Editor’s Note: The following letter is a fine, concise history of old Juniper Swamp in Middle Village published in 1976.
Dear Sir:
More than 60 years ago there was a great swamp south of Caldwell Avenue extending to Juniper Valley Road from 69th Street to Dry Harbor Road. This swamp also had a big pond. We called this the Mile Pond. It consisted of three ponds starting at about 75 Street and Caldwell and wound its way close to Dry Harbor Road.
In the fall and winter this swamp supplied us with wood to supplement our winter fuel supply. In the summer there were birds, squirrels, rabbits, catfish, frogs, turtles and muskrats; also an abundance of berries to be picked. We went hunting with beanshooters; never got any big game. We got soaking wet sometimes; also got lost in this wilderness.

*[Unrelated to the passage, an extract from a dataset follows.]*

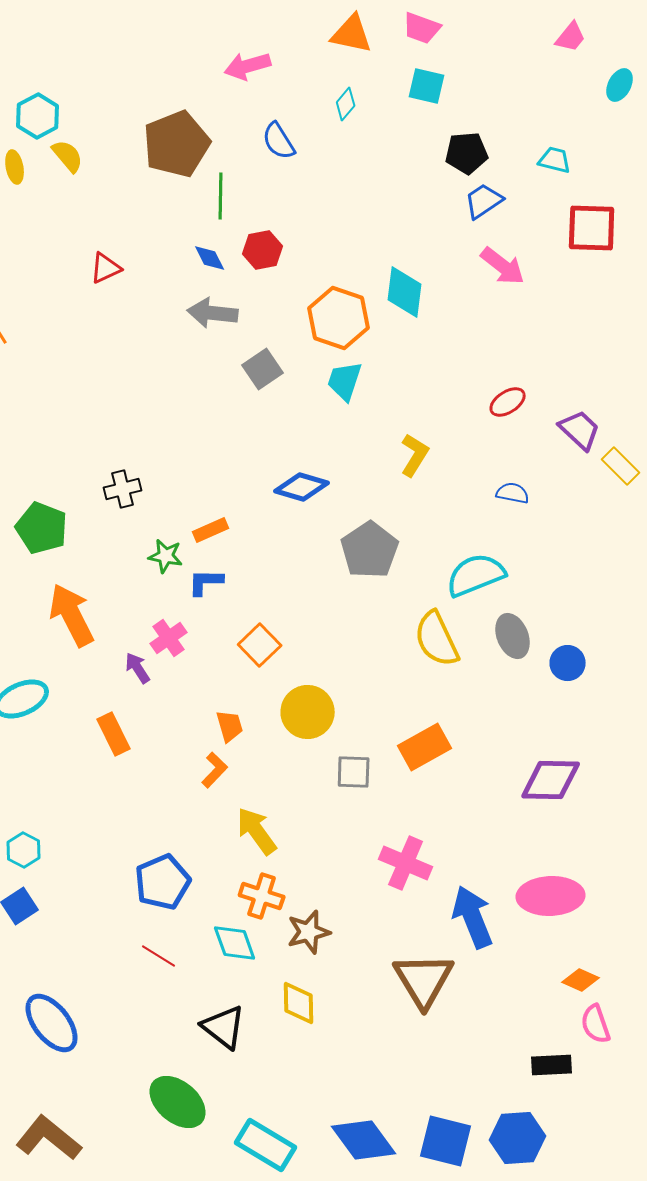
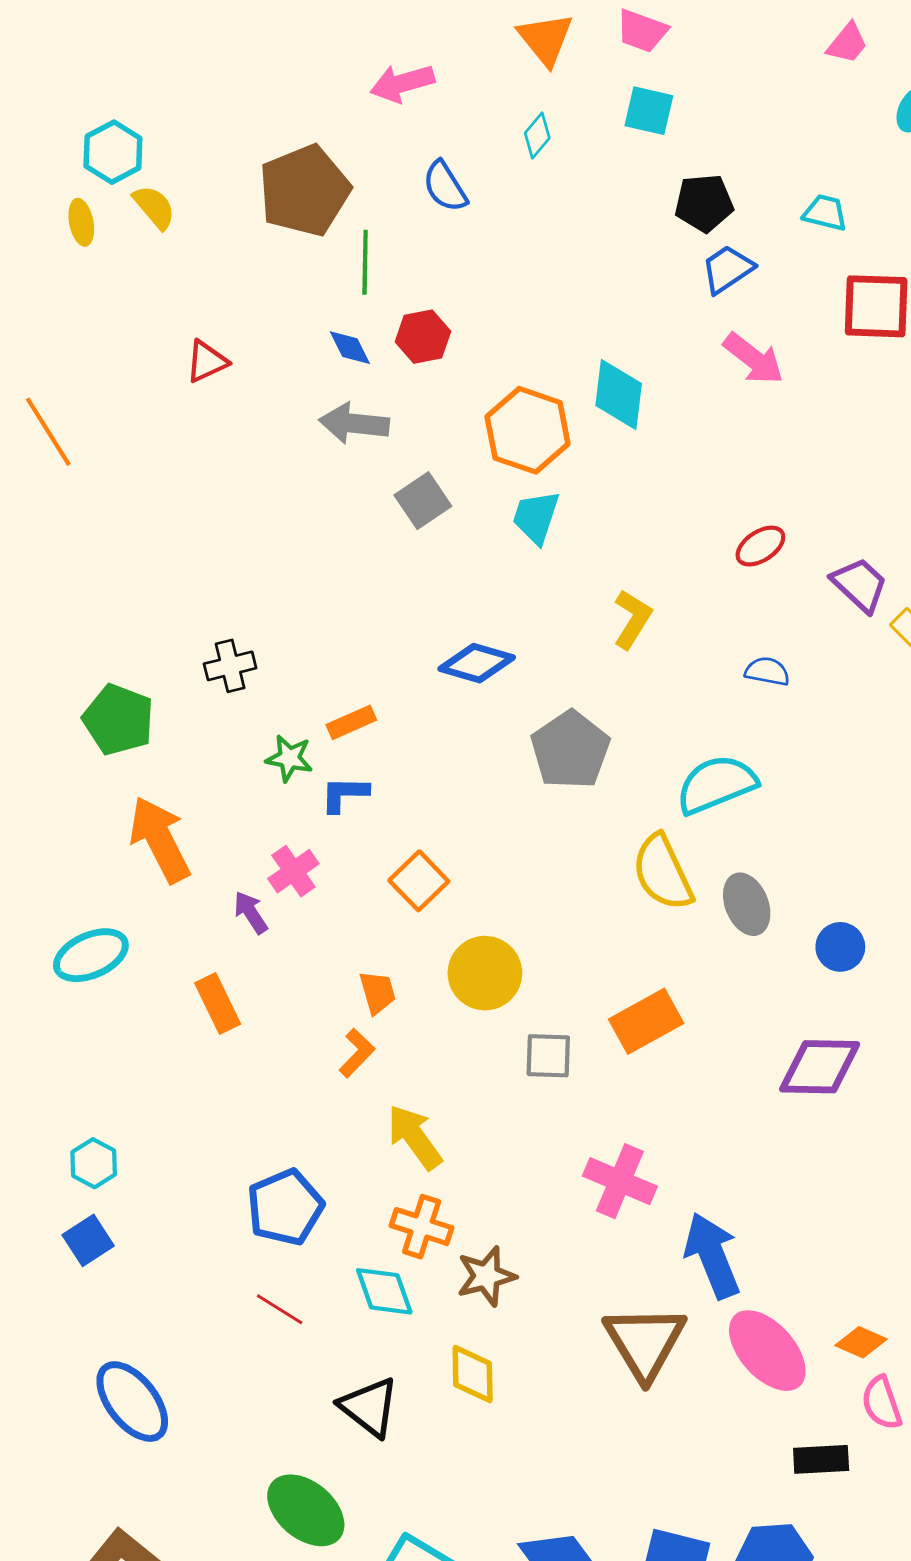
orange triangle: (352, 34) -> (546, 39), turned 39
gray ellipse: (513, 636) -> (747, 904), moved
blue circle: (568, 663) -> (840, 947), moved
pink ellipse: (551, 896) -> (767, 1351), moved, turned 50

Before WWI this swamp was drained by the New York, New Haven and Hartford Railroad to permit them to lay their tracks through this area from Bay Ridge to New England via the Hellgate Bridge. It was a big project, and they had many problems; this was the first thoroughfare to penetrate this area. Later property was acquired from Mt. Olivet and Lutheran Cemeteries to make way for Eliot Avenue to cut through.
The city used part of this swamp as a garbage dump and later as a dump for rock blasted out of the west side of Manhattan to build the Eighth Avenue subway. A large amount of peat is buried forever beneath this landfill.
A large hill north of Eliot Avenue between 70 and 73 Streets was leveled off and used as landfill. At one time this hill was often used as a gambler’s hangout, as it afforded a perfect lookout for the approach of law enforces. Arnold Rothstein built a row of houses on the southwest edge of this swamp, but they were condemned by the City and later torn down; never occupied.
Before WWII, the expansion of the Brooklyn Navy Yard took all of the Wallabout Market, and the debris from the demolished Wallabout was trucked out to this swamp as landfill. After WWII, temporary G.I. housing units were erected. Many of the tenants were reluctant to evacuate these premises.